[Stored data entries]

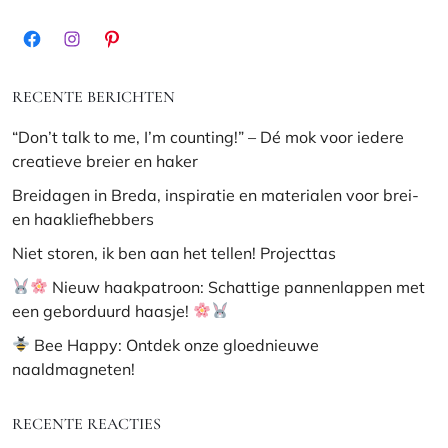
Facebook
Instagram
Pinterest
RECENTE BERICHTEN
“Don’t talk to me, I’m counting!” – Dé mok voor iedere
creatieve breier en haker
Breidagen in Breda, inspiratie en materialen voor brei-
en haakliefhebbers
Niet storen, ik ben aan het tellen! Projecttas
Nieuw haakpatroon: Schattige pannenlappen met
een geborduurd haasje!
Bee Happy: Ontdek onze gloednieuwe
naaldmagneten!
RECENTE REACTIES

### Your objective
Show every line above in which the word "RECENTE" appears.

### Output of the task
RECENTE BERICHTEN
RECENTE REACTIES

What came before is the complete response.